If someone wants to fight, that’s it, you’re in the combat and you’re not leaving until you or they are dead. The fights are weirdly simplistic, since all you initially have is a sword and shield. Swing high or swing low, you have a chance to strike as long as the enemy is within your reach and isn’t actively blocking you. The enemy, in turn, is gonna swing back, and you both just go back and forth for a while. You have the ability to block and roll out of the way, but the enemy can easily find a way to break your block and most pivot pretty quickly. I suppose the broken issue is latency: I felt like I would end up performing attacks that I input a while back and would need to wait for everything to catch up with itself. The fights, at times, just got boring, as I stood in place and kept swinging until the opponent fell. There were a couple of times when I went into forward rolls without understanding that I had tapped the joystick a few buttons back and Grey was just now getting the instructions. The bosses actually presented some good challenge, because they used a variety of moves that I couldn’t do, like cartwheels and being nimble.

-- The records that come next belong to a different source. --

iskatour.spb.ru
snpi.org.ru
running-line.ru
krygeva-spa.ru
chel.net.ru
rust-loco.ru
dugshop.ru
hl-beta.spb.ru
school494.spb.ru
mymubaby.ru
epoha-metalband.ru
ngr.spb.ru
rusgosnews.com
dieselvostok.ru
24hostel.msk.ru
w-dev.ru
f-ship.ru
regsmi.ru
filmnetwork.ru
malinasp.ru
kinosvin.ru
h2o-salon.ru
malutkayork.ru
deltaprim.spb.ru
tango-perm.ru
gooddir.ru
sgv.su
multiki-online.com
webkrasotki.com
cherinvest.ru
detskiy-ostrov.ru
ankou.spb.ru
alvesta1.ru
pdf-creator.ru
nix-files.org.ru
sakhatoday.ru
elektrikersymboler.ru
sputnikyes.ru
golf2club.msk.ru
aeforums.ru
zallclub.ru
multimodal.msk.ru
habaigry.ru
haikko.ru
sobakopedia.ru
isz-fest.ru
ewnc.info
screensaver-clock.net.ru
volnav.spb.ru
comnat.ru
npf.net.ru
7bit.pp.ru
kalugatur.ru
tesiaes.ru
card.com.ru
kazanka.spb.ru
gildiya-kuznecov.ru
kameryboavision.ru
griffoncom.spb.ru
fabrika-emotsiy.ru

Whereas minor enemies just ask you to wail away (or at least hit/block/hit), bosses require dying a couple times (usually) to figure out what you need to do best. But that also requires the player to a.) recognize the pattern and b.) not get incredibly frustrated in the meantime.

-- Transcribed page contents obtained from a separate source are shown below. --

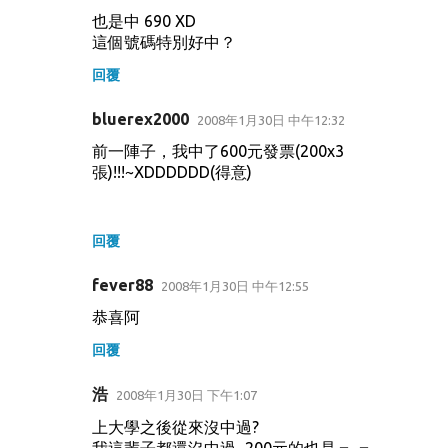
也是中 690 XD
這個號碼特別好中？
回覆
bluerex2000
2008年1月30日 中午12:32
前一陣子，我中了600元發票(200x3
張)!!!~XDDDDDD(得意)
回覆
fever88
2008年1月30日 中午12:55
恭喜阿
回覆
浩
2008年1月30日 下午1:07
上大學之後從來沒中過?
我這輩子都還沒中過...200元的也是＝ ＝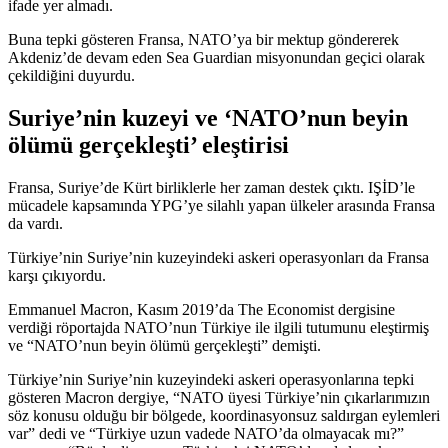
ifade yer almadı.
Buna tepki gösteren Fransa, NATO’ya bir mektup göndererek
Akdeniz’de devam eden Sea Guardian misyonundan geçici olarak
çekildiğini duyurdu.
Suriye’nin kuzeyi ve ‘NATO’nun beyin
ölümü gerçekleşti’ eleştirisi
Fransa, Suriye’de Kürt birliklerle her zaman destek çıktı. IŞİD’le
mücadele kapsamında YPG’ye silahlı yapan ülkeler arasında Fransa
da vardı.
Türkiye’nin Suriye’nin kuzeyindeki askeri operasyonları da Fransa
karşı çıkıyordu.
Emmanuel Macron, Kasım 2019’da The Economist dergisine
verdiği röportajda NATO’nun Türkiye ile ilgili tutumunu eleştirmiş
ve “NATO’nun beyin ölümü gerçekleşti” demişti.
Türkiye’nin Suriye’nin kuzeyindeki askeri operasyonlarına tepki
gösteren Macron dergiye, “NATO üyesi Türkiye’nin çıkarlarımızın
söz konusu olduğu bir bölgede, koordinasyonsuz saldırgan eylemleri
var” dedi ve “Türkiye uzun vadede NATO’da olmayacak mı?”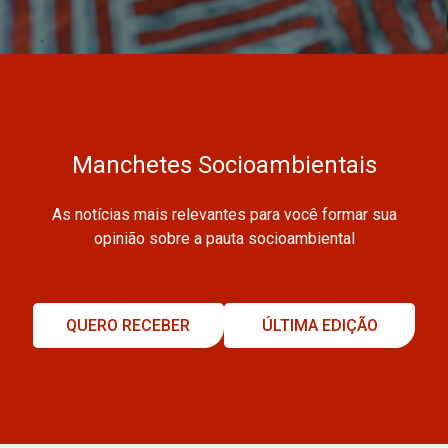
Manchetes Socioambientais
As notícias mais relevantes para você formar sua
opinião sobre a pauta socioambiental
QUERO RECEBER
ÚLTIMA EDIÇÃO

Deadly Edge has so much potential that’s right below the surface. There was a lot of planning and thought that went into the creation of the game’s story and, for the most part, there’s excellent execution of the core ideals (linear exploration, one to one combat), but there’s several caveats that prevent it from achieving greatness. The art and graphics may appeal to some, but it left me feeling pretty unfulfilled and bored in general. Combat has potential, but there’s no middle ground: it’s either dead within seconds or stand and deliver. The game itself is relatively short, but there’s plenty of room in the meanwhile for injection of some shift in tone, but I don’t want the creators to deviate from their vision. I can’t realistically offer this game to anyone with my same sensibilities, but I appreciate the amount of activity the devs have shown in the Steam forum for the customers they do have, and that shows a good initiative to make the most out of their game. Give it a try, the worst that can happen is you need to refund the purchase, but maybe this blade is the one you were meant to study. I, however, am quietly bowing out of this adventure and leave it to another to discover what the true fate of Grey may be.